WORK ITEM: Repeat every entry exactly as it appears.

(Entries taken from a collection)

━━━━━━━━

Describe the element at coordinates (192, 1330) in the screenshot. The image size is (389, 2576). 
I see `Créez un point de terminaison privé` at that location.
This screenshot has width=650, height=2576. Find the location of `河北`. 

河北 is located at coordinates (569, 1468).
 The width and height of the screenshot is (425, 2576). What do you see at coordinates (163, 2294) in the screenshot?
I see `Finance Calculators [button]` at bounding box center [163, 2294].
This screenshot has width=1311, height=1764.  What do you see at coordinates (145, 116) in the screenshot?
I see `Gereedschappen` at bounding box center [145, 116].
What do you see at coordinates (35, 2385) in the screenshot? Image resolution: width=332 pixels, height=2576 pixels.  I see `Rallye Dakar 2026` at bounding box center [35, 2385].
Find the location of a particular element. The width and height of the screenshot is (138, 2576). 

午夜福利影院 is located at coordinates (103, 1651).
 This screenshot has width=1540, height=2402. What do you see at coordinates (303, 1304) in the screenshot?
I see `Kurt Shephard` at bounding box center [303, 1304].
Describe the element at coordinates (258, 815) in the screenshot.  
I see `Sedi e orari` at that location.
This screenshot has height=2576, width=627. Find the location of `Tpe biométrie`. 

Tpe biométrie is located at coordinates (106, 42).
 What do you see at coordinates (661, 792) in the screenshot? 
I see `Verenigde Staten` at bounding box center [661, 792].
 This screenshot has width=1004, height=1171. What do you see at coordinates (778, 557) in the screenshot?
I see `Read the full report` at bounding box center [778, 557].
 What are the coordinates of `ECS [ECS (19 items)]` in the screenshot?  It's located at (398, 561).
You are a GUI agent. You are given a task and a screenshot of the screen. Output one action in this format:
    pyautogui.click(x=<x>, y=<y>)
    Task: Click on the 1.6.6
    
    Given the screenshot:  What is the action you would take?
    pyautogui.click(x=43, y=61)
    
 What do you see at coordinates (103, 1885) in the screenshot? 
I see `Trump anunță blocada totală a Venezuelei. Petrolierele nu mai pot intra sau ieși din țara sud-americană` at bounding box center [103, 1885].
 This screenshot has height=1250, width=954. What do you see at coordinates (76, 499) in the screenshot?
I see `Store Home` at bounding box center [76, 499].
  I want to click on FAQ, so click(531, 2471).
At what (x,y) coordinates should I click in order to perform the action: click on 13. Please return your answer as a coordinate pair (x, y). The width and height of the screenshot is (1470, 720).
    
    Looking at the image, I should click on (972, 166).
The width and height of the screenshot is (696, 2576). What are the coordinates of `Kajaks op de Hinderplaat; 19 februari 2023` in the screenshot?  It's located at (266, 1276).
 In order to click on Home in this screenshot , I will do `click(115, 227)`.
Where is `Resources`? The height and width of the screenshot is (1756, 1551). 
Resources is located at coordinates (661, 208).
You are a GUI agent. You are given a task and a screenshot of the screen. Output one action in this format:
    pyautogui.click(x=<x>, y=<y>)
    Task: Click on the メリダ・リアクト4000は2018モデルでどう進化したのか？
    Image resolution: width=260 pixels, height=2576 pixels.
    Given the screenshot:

━━━━━━━━

REPLY:
Describe the element at coordinates (192, 1330) in the screenshot. The image size is (389, 2576). 
I see `Créez un point de terminaison privé` at that location.
This screenshot has width=650, height=2576. Find the location of `河北`. 

河北 is located at coordinates (569, 1468).
 The width and height of the screenshot is (425, 2576). What do you see at coordinates (163, 2294) in the screenshot?
I see `Finance Calculators [button]` at bounding box center [163, 2294].
This screenshot has width=1311, height=1764.  What do you see at coordinates (145, 116) in the screenshot?
I see `Gereedschappen` at bounding box center [145, 116].
What do you see at coordinates (35, 2385) in the screenshot? Image resolution: width=332 pixels, height=2576 pixels.  I see `Rallye Dakar 2026` at bounding box center [35, 2385].
Find the location of a particular element. The width and height of the screenshot is (138, 2576). 

午夜福利影院 is located at coordinates (103, 1651).
 This screenshot has width=1540, height=2402. What do you see at coordinates (303, 1304) in the screenshot?
I see `Kurt Shephard` at bounding box center [303, 1304].
Describe the element at coordinates (258, 815) in the screenshot.  
I see `Sedi e orari` at that location.
This screenshot has height=2576, width=627. Find the location of `Tpe biométrie`. 

Tpe biométrie is located at coordinates (106, 42).
 What do you see at coordinates (661, 792) in the screenshot? 
I see `Verenigde Staten` at bounding box center [661, 792].
 This screenshot has width=1004, height=1171. What do you see at coordinates (778, 557) in the screenshot?
I see `Read the full report` at bounding box center [778, 557].
 What are the coordinates of `ECS [ECS (19 items)]` in the screenshot?  It's located at (398, 561).
You are a GUI agent. You are given a task and a screenshot of the screen. Output one action in this format:
    pyautogui.click(x=<x>, y=<y>)
    Task: Click on the 1.6.6
    
    Given the screenshot:  What is the action you would take?
    pyautogui.click(x=43, y=61)
    
 What do you see at coordinates (103, 1885) in the screenshot? 
I see `Trump anunță blocada totală a Venezuelei. Petrolierele nu mai pot intra sau ieși din țara sud-americană` at bounding box center [103, 1885].
 This screenshot has height=1250, width=954. What do you see at coordinates (76, 499) in the screenshot?
I see `Store Home` at bounding box center [76, 499].
  I want to click on FAQ, so click(531, 2471).
At what (x,y) coordinates should I click in order to perform the action: click on 13. Please return your answer as a coordinate pair (x, y). The width and height of the screenshot is (1470, 720).
    
    Looking at the image, I should click on (972, 166).
The width and height of the screenshot is (696, 2576). What are the coordinates of `Kajaks op de Hinderplaat; 19 februari 2023` in the screenshot?  It's located at (266, 1276).
 In order to click on Home in this screenshot , I will do `click(115, 227)`.
Where is `Resources`? The height and width of the screenshot is (1756, 1551). 
Resources is located at coordinates (661, 208).
You are a GUI agent. You are given a task and a screenshot of the screen. Output one action in this format:
    pyautogui.click(x=<x>, y=<y>)
    Task: Click on the メリダ・リアクト4000は2018モデルでどう進化したのか？
    Image resolution: width=260 pixels, height=2576 pixels.
    Given the screenshot:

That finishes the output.